*** Dataset excerpts ***

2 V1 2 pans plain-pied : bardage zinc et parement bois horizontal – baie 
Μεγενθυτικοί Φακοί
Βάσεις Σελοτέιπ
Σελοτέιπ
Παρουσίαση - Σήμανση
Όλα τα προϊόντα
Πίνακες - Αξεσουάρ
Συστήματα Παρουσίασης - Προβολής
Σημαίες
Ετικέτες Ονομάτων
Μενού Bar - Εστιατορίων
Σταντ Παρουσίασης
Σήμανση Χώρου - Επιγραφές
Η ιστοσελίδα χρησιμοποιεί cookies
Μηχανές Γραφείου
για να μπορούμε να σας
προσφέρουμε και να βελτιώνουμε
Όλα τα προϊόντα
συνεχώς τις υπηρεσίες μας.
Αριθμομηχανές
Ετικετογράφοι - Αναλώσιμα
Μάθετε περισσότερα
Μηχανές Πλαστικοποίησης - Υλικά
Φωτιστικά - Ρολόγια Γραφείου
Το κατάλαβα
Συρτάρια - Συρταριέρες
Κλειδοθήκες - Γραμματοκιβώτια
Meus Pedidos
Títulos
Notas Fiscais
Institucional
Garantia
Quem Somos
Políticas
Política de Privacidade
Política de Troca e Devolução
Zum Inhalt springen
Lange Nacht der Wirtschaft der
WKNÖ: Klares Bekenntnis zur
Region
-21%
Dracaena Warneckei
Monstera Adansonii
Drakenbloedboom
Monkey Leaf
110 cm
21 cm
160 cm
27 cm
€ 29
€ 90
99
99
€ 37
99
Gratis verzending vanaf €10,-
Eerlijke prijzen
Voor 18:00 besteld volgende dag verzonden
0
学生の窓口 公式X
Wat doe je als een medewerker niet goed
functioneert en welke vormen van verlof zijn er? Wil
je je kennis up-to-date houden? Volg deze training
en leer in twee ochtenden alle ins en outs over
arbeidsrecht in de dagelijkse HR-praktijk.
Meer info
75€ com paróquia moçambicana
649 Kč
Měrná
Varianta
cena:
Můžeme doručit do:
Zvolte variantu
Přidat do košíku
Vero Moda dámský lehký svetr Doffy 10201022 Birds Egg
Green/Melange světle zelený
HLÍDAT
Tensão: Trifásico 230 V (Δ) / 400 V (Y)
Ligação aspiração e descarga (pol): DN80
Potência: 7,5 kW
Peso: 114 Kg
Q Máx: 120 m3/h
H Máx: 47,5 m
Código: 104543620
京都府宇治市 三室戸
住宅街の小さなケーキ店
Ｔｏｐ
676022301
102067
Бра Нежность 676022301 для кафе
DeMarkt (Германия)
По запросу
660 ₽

*** End of Dataset excerpts ***

Task prompt: Scan the records above, then copy out each line that mentions "Σήμανση".

Answer box:
Παρουσίαση - Σήμανση
Σήμανση Χώρου - Επιγραφές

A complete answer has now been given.